Trump’s war on net-zero will hit his Republican supporters hardest

During a typically bombastic presidential campaign in 2024, Donald Trump sought to rally his climate-skeptic base in America’s oil-guzzling southern and midwestern states by promising a war on renewable energy and a drastic rollback of the burgeoning green transition.
It helped that the transition was a signature policy of his predecessor and nemesis, President Biden, whose Inflation Reduction Act had unlocked billions of dollars in subsidies and tax breaks for renewable energy companies and providers of alternative fuel.
Since he took power, Trump has made good on his promise. He’s withdrawn from the Paris Agreement (again). He has blocked approval for wind power, calling it “garbage". He has paused hundreds of billions of dollars of green energy projects, keeping up his campaign pledge that instead Big Oil would be expected to “Drill, baby, drill
"The problem, for Trump, is that the people he hoped to impress with his climate-change bashing brouhaha are the very Republicans benefiting most from Biden’s green energy push. Texas, once synonymous with the oil industry, has emerged as America’s number one clean energy state. In 2023 it generated more power from solar than from coal for the first time.
In other Trump-voting strongholds the story is the same. Oklahoma, North Dakota, New Mexico and Idaho have all seen massive growth in renewables. That has translated into jobs for white and blue-collar Americans: job growth in clean energy is up 6 percent in Texas, 7.7 percent in Idaho and 6.9 percent in New Mexico, miles high compared to the overall job growth figure of a little over 2 percent.
Trump’s clean energy rollback threatens these jobs. Major renewable projects have already been canceled in the wake of his election, with hundreds of projects suspended.
The push into renewable energy is not about government dictates — it’s a result of market forces.

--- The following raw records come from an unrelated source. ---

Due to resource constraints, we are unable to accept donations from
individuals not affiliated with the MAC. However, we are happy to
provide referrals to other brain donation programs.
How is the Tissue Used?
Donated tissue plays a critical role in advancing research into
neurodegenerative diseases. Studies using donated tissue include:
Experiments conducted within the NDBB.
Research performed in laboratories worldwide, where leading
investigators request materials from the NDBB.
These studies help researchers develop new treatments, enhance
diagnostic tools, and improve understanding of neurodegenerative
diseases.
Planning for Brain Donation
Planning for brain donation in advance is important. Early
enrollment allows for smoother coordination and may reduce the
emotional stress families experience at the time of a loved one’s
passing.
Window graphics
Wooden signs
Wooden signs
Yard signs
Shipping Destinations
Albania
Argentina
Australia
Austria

Over the past five years, U.S. coal consumption has fallen by nearly 30 percent, while Texas has attracted more than $60 billion in green investments over the last decade, fostering the creation of nearly 250,000 clean energy jobs.
Meanwhile, Big Oil is reluctant to follow Trump’s drilling demands. High oil prices translate to more cash, and ExxonMobil, Chevron and BP do not want to jeopardize profits by spending more to increase production.
Trump’s solution is in question. He has suggested he might have a quiet word with Saudi Arabia’s Crown Prince, Mohammed Bin Salman, to turn on the taps and ship more oil to the U.S. So much for America First.
But even in the oil-rich Middle East, attitudes are changing. While Trump guts America’s renewables potential, the crown prince is ramping up Saudi’s investments to get the kingdom generating half its energy from renewables by 2030.
Similarly, the Abu Dhabi National Oil Company has committed to net-zero by 2045 and spent billions investing in renewable energy and natural gas, including last year’s $16 billion acquisition of German chemicals company Covestro. The company has also launched an $80 billion fund to invest in renewable energy companies, including in the U.S.
Trump’s war on renewables, in other words, will not just damage the economic prospects of his own Republican support base. It’s going to endanger the competitiveness of the American economy overall, making way for Gulf oil producers to push full steam ahead.
This isn’t just bad for the climate — it’s bad for business, bad for jobs and bad for the people who voted for him.
Paulina Velasco is a political strategist who is involved in San Diego County’s Regional Decarbonization Framework and serves as part of the county’s Regional Equity Working Group, which advises the Office of Sustainability and Environmental Justice and identifies strategies to deliver on their climate targets while leveling out social inequalities relating to water and air pollution.